Wr. Gemeinderat - SP-Woller: Vereinigte Bühnen Wien: Zwei Jahre mehr Förderung, ab 2016 nur mehr mit 37 Millionen Euro Subvention

Es bedarf einer fundamentalen Neuausrichtung der Musicalsparte in Wien

Wien (OTS/SPW-K) - "Die drei Anträge zu den Vereinigten Bühnen Wien beinhalten zwei wesentliche Themen: Erstens die Finanzierung der Vereinigten Bühnen Wien für die Jahre 2014/15 im Rahmen des derzeitigen kulturpolitischen Auftrages. Zweitens die Festlegung der Förderungshöhe ab 2016 auf max. 37 Millionen Euro. In diesem Zusammenhang muss der kulturpolitische Auftrag neu formuliert werden", erklärte der SP-Kultursprecher und Gemeinderat Ernst Woller im Rahmen seines Redebeitrags im heutigen Wiener Gemeinderat.

Woller verwies darauf, dass die VBW in den Jahren 2007 und 2008 jeweils 40 Millionen Euro Subvention erhielten: "Die Subventionsentwicklung hat sich immer verändert - auf und ab. Unser politisches Ziel war es, mit weniger Geld auszukommen. Fünf Jahre ist uns das aufgrund struktureller Einsparungen, höherem Sponsoring, Auflösung von Rücklagen und höhere Karteneinnahmen auch gelungen."

"Die Vereinigten Bühnen Wien haben mit der Opernsparte eine großartige Erfolgsgeschichte geschrieben. Die Einnahmen und Auslastung der Oper sind im Gegensatz zum Musical stabil. Betrachtet man das Musical, so gleicht es einer Hochschaubahn. Unsere Verantwortung ist es - auch gegenüber den mehr als 700 MitarbeiterInnen - in guten wie in schlechten Zeiten zu den VBW zu stehen. Daher ist es alternativlos, für 2014 und 2015 die Subvention auf 42 Millionen zu erhöhen. Es sind unsere eigenen Unternehmen und eigenen Häuser. Wir haben uns entschlossen, die Förderung der Vereinigten Bühnen Wien, nach Jahren der Reduktion, wieder auf 42 Millionen Euro zu erhöhen - aber nicht auf Kosten anderer Kulturinstitutionen", so Woller anlässlich der kulturpolitischen Diskussion über die Neuorientierung der VBW.

"Der Gemeinderatsantrag beinhaltet den klaren Auftrag an die Geschäftsführung der VBW bis zum März 2014 ein Zukunftskonzept zu erstellen, das gewährleistet, dass der Subventionsbedarf ab 2016 erneut reduziert wird - auf max 37 Millionen Euro. Dazu muss der kulturpolitische Auftrag neu diskutiert und formuliert werden."

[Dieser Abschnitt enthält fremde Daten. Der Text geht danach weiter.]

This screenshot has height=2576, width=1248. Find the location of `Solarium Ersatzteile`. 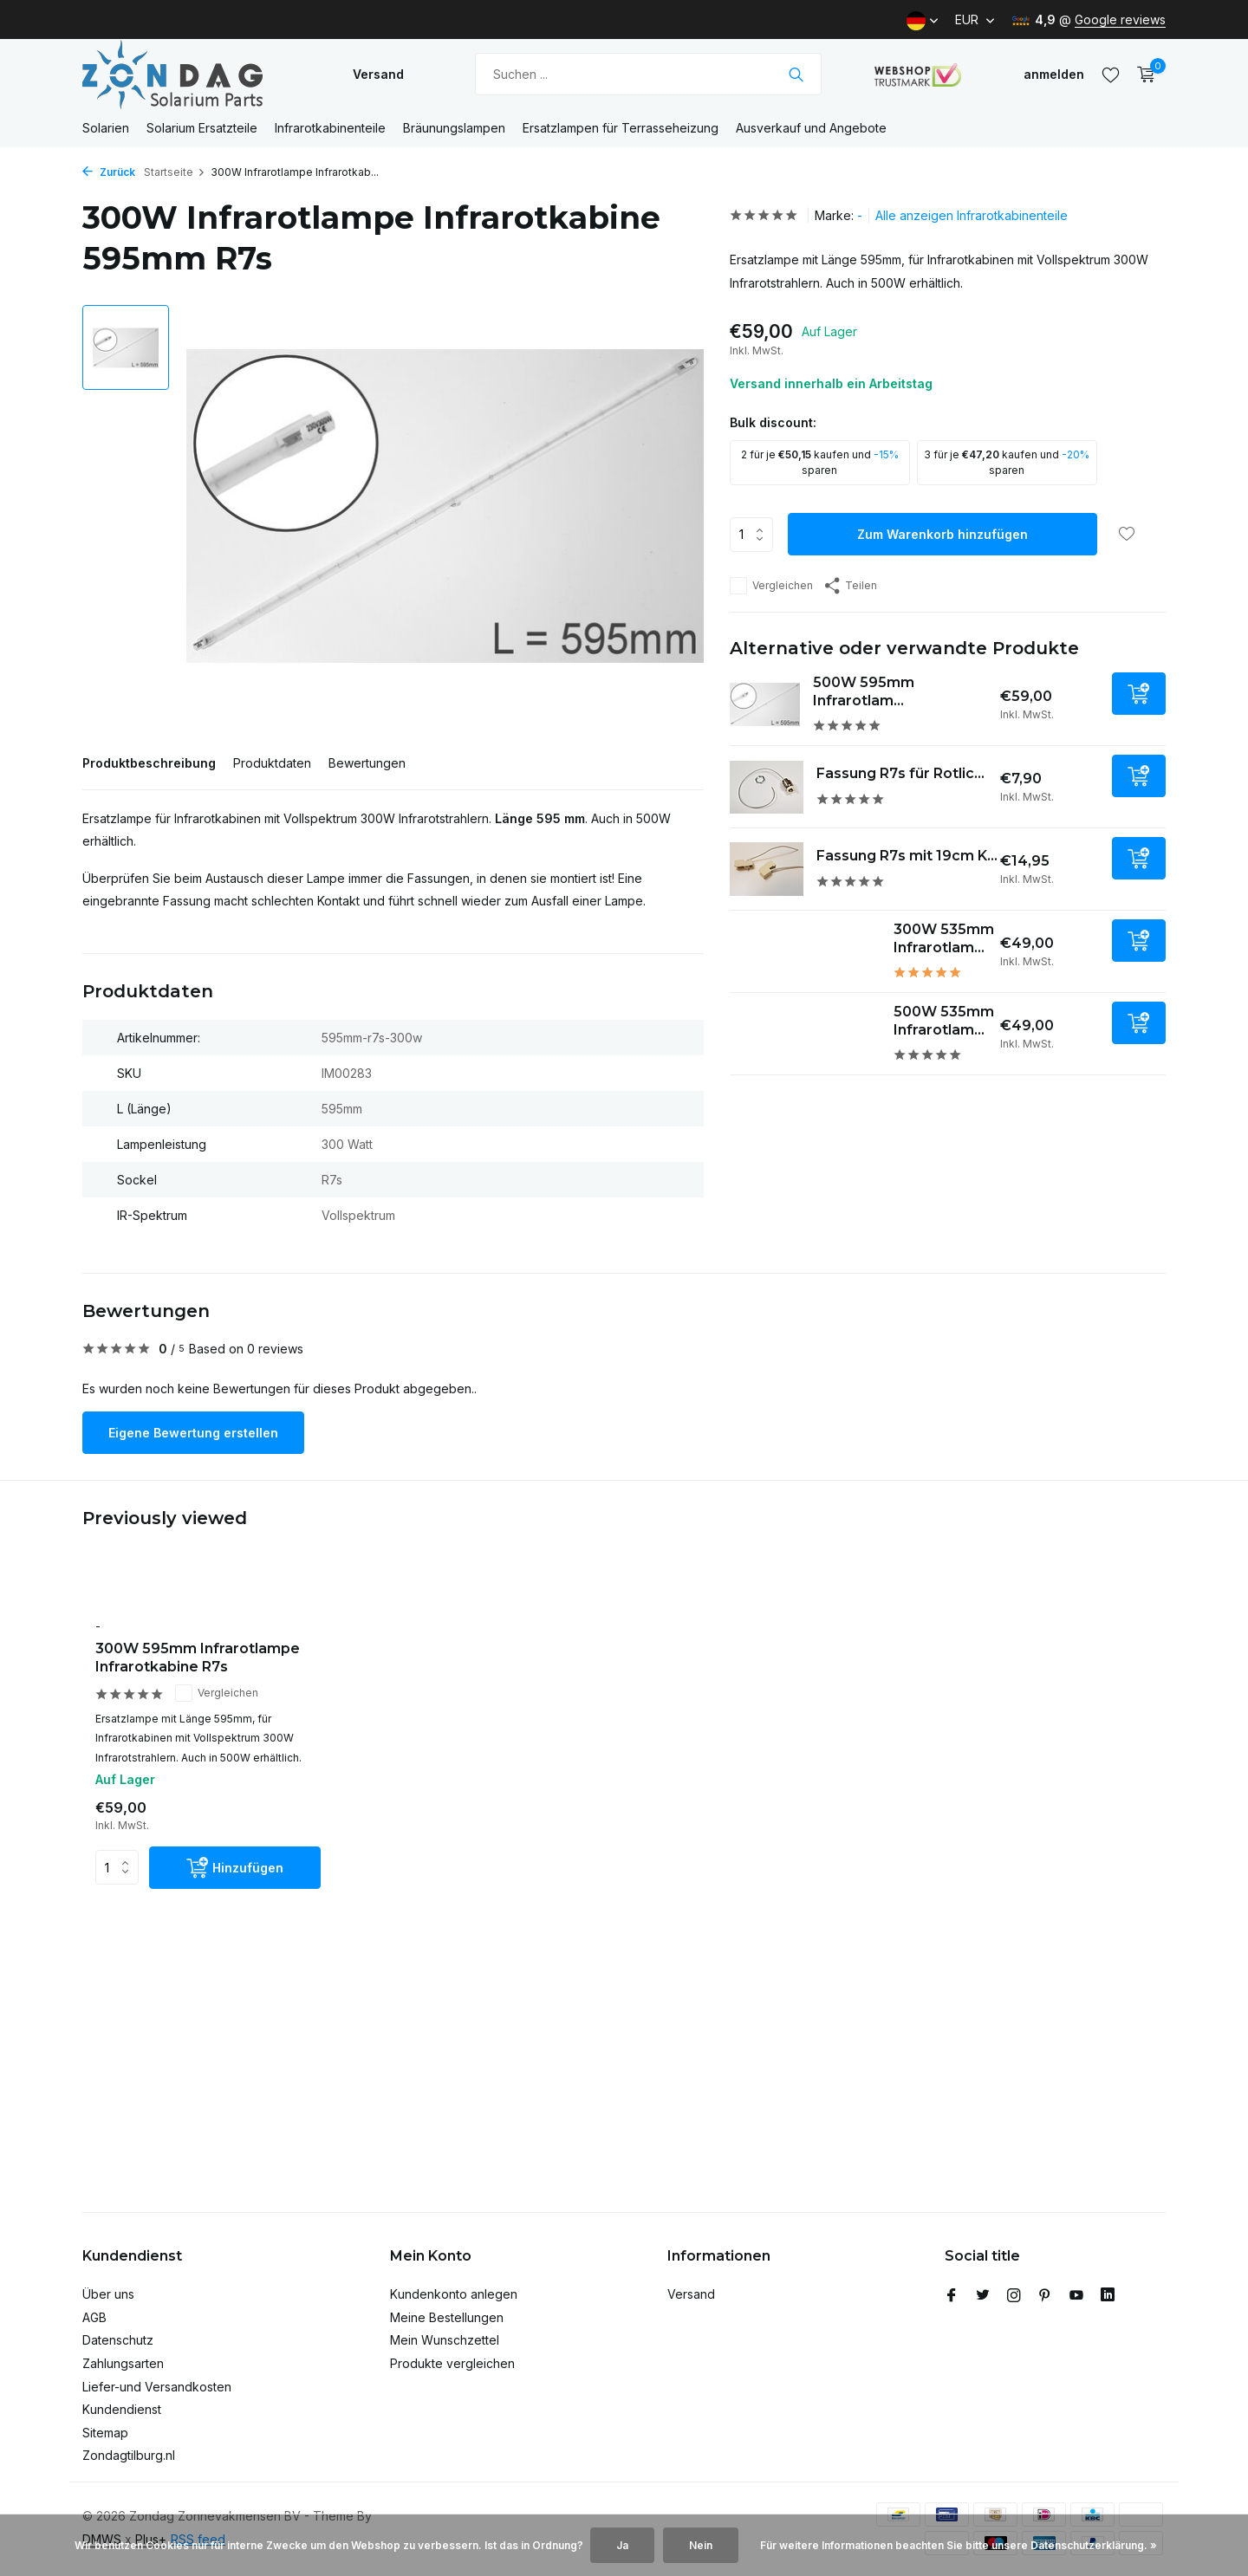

"Da VBW-Generaldirektor Drozda dieses Thema bereits medial aufgegriffen hat, ist es durchaus gerechtfertig, das Thema auch hier im politischen Plenum zu diskutieren. Beim kulturpolitischen Auftrag steht das Musical im Mittelpunkt der Betrachtung. Hier müssen zentrale Fragen diskutiert werden: Erstens wie viel Musical soll es geben? Welche Häuser sollen dem Musical gewidmet werden? Welche Musical sollen öffentlich finanziert werden, welche können am privaten Markt gezeigt werden? Welche Musical sollen produziert und gezeigt werden? Zum Einen gibt es Eigenproduktionen, Wiener Produktionen die man künstlerisch entwickelt und mit denen man gut verdienen kann. Zum Zweiten gibt es Musical die man einkauft und Gastproduktionen. Da die letzte Eigenproduktion lange zurückliegt, war man gezwungen Musicalproduktionen einzukaufen. Daher bedarf es einer fundamentalen Neuausrichtung der Musicalsparte in unserer Stadt", so der Kultursprecher der SPÖ.

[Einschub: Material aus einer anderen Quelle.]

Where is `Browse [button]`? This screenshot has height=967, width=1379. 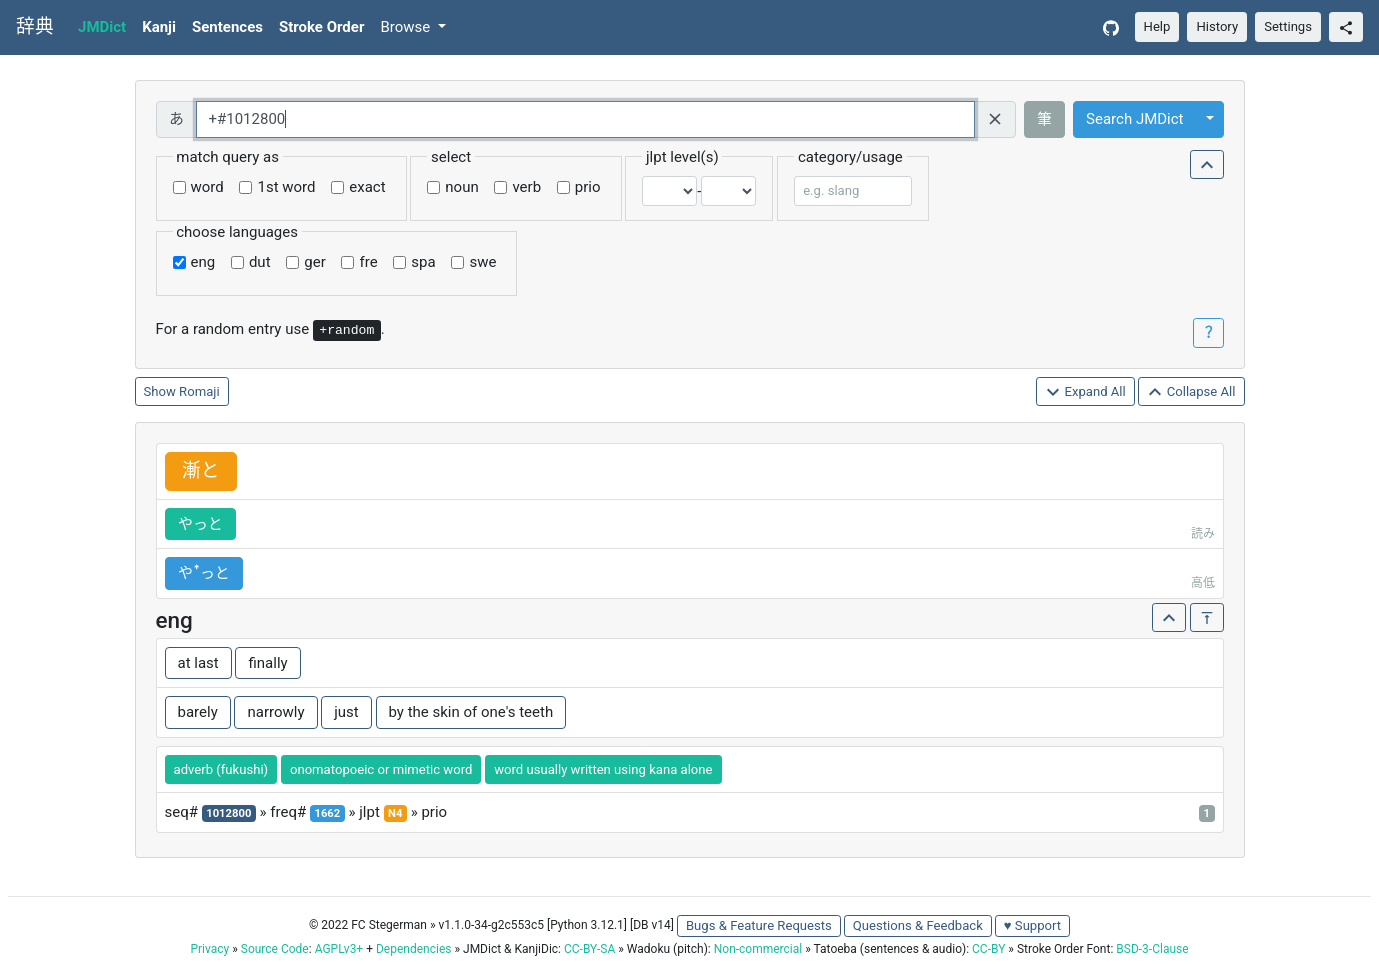 Browse [button] is located at coordinates (407, 27). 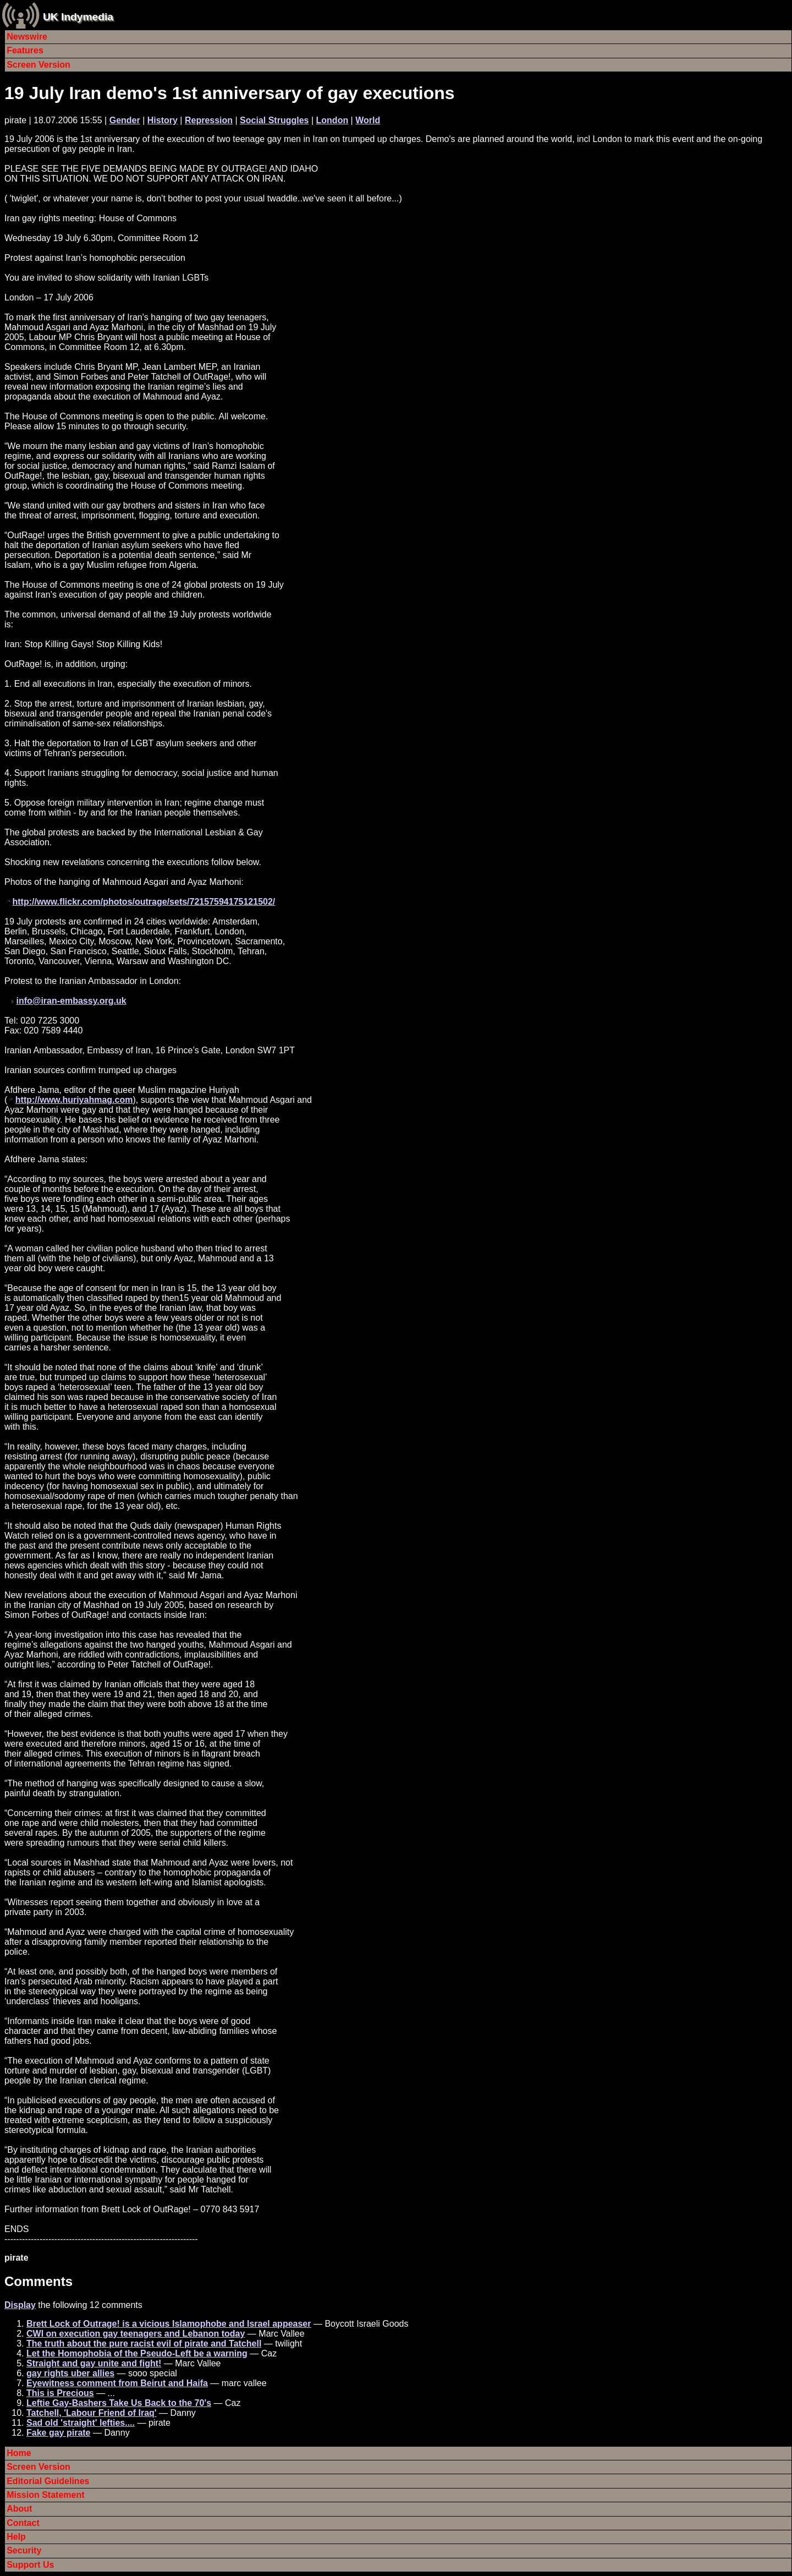 Image resolution: width=792 pixels, height=2576 pixels. What do you see at coordinates (60, 2393) in the screenshot?
I see `This is Precious` at bounding box center [60, 2393].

"Es spricht sehr viel für ein großes Musicalhaus in Wien - am besten am Hauptbahnhof. Ein Musicalhaus, wo international wichtige kommerzielle Mainstream-Musical angeboten werden. Die Wiener Eigenproduktionen sollen weiterhin aus öffentlicher Hand finanziert werden. Diese neue kulturpolitische Festlegung würde insgesamt bedeuten: mehr Musical, mehr künstlerische Angebote und Vielfalt, deutlich weniger Budget, nämlich mit 37 Millionen Euro ab 2016", so Woller abschließend.